China's New Labour Contract Law: Responding to the Growing Complexity of Labour Relations in the PRC
University of NSW Law Journal, Vol. 30, No. 3, pp. 788-803, 2007
17 Pages Posted: 2 Apr 2008
Date Written: 2007
China's new Labour Contract Law is the most significant reform to the law of employment relations in more than a decade. Its final form emerged following highly contentious debates over the terms of earlier drafts - debates involving not only a range of Chinese actors, but also international business lobbyists and labour organisations. The Law as enacted represents a compromise between the competing demands of these many interest groups.
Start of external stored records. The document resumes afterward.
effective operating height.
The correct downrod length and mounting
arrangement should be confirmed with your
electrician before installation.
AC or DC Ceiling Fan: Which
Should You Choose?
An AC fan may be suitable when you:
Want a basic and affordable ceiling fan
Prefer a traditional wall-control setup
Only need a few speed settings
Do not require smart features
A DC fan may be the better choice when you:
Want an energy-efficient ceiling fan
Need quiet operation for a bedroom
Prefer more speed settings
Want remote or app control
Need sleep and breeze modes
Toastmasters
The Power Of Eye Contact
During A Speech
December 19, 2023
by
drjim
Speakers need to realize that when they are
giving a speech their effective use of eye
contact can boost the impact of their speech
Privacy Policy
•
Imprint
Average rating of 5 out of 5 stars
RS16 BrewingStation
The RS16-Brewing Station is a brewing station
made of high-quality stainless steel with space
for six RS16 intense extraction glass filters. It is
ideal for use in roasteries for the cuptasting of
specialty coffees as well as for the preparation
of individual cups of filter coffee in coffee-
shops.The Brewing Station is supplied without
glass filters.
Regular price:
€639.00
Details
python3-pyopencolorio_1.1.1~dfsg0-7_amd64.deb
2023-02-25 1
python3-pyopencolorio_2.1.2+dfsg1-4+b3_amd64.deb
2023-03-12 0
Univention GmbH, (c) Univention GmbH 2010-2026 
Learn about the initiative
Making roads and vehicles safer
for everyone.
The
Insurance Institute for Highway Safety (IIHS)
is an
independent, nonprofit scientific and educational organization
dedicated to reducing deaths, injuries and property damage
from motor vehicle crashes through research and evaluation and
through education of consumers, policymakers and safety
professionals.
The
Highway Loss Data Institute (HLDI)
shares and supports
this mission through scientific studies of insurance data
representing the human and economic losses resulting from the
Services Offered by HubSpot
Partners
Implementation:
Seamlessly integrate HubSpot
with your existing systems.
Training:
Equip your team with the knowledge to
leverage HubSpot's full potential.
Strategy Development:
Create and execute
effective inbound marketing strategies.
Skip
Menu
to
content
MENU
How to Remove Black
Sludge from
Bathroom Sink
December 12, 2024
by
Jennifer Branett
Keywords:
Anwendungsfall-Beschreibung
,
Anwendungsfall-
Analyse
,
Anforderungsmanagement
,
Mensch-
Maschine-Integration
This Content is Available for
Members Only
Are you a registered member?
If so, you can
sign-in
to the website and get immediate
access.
This article briefly surveys the reasons for the enactment of the Labour Contract Law, the polarised drafting process, and the key matters it addresses. The assessment presented is that the Law is, overall, a necessary and beneficial contribution to the regulation of work in China. However, the article highlights four areas likely to be subject to ongoing contention and dispute. Those areas concern (1) unilateral changes to working conditions; (2) forms of contracting and termination of employment; (3) labour hire; and (4) non-compete clauses.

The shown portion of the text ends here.